Post by _tapirrider »

brade wrote:I can't find anything about this supposed ancient temple in Tennessee. Anyone else been able to find anything?


The photo comes from the Smithsonian Institution Bureau of American Ethnology, Bulletin 118, 1938, "An Archaeological Survey of the Norris Basin in Eastern Tennessee" by William S. Webb. It is plate 108 in the photos and is Site No. 19, Cox Mound.

The photo can be seen online at this link
http://archive.org/stream/bulletin118sm ... 7/mode/2up

You can download the entire report from this link
http://archive.org/details/bulletin118smit

Site No. 19, Cox Mound, can be read on pages 161 to 179. These structures are known to have been built by Native American peoples during the Mississippian period approximately AD 900-1500. The report gives many examples of burial comparisons to known practices of the Creek Indians and others.

The claim made on the video about it being a temple comes from an old newspaper article of 1934 from the Associated Press.

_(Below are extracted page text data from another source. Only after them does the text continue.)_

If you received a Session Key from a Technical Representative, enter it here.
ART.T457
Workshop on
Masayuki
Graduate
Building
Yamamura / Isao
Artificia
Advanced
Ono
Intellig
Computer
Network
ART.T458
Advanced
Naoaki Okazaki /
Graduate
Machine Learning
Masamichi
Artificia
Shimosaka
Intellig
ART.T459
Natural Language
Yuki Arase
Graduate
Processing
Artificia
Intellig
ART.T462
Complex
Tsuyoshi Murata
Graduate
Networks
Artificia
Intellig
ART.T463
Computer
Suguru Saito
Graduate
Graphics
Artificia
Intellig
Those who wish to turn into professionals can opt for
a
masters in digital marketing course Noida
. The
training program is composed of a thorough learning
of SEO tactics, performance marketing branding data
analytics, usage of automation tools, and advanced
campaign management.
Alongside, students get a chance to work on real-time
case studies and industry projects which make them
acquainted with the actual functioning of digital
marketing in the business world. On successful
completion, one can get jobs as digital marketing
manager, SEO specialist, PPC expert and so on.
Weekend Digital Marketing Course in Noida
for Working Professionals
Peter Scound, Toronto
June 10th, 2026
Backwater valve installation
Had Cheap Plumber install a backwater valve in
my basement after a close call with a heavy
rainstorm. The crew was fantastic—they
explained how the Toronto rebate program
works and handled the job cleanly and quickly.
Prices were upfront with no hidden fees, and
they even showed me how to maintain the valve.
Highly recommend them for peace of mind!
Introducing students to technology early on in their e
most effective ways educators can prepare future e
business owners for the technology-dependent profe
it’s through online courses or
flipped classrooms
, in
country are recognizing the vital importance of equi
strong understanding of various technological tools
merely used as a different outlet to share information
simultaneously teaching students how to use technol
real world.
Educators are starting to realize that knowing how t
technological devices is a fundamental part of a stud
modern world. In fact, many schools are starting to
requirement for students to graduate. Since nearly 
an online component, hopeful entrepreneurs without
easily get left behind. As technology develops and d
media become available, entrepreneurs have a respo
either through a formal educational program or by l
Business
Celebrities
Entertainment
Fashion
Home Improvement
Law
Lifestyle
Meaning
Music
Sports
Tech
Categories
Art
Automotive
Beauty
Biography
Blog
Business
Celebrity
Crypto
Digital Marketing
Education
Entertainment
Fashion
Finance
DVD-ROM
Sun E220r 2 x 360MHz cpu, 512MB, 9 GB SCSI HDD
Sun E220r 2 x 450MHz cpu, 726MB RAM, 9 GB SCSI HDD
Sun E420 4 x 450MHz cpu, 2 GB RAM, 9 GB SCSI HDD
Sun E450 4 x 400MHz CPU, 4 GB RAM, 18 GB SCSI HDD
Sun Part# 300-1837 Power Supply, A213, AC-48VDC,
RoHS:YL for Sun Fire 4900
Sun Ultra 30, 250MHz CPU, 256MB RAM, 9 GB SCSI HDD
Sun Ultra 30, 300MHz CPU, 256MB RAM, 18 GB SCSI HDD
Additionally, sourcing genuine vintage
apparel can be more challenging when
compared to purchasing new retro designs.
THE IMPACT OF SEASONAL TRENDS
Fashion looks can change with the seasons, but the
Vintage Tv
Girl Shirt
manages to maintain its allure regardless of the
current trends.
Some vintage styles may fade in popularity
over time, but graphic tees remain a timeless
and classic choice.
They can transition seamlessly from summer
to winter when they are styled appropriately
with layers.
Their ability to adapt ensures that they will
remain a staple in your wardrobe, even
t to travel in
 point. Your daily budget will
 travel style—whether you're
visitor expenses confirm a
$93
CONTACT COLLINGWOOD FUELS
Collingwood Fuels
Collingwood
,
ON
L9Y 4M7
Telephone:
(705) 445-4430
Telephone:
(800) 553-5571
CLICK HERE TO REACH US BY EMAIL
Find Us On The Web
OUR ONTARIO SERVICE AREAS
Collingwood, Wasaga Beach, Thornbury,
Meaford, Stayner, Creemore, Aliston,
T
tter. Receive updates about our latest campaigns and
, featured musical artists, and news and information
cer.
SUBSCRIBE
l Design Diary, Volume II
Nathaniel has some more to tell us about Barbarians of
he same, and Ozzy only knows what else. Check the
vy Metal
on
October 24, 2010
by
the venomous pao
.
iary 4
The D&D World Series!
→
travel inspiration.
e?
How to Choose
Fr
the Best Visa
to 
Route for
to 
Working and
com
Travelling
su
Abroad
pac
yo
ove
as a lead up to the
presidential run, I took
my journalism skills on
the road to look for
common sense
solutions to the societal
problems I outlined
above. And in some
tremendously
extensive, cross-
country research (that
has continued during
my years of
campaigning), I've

Here is a link to one of the papers that published it.

The Florence Times, Florence Alabama, March 23, 1934
http://news.google.com/newspapers?id=cS ... gypt&hl=en

The claims being made in the Lost Civilizations of North America DVD are not supported with science. Here are more links to scientists' statements and writings about the DVD.

Statement about "The Lost Civilizations of North America" DVD
http://ohio-archaeology.blogspot.com/20 ... ns-of.html

"In our opinion, there is no compelling archaeological or genetic evidence for a migration from the Middle East to North America a few thousand years ago, nor is there any credible scientific evidence that Old World civilizations were involved in developing Native American cultures in pre-Columbian times."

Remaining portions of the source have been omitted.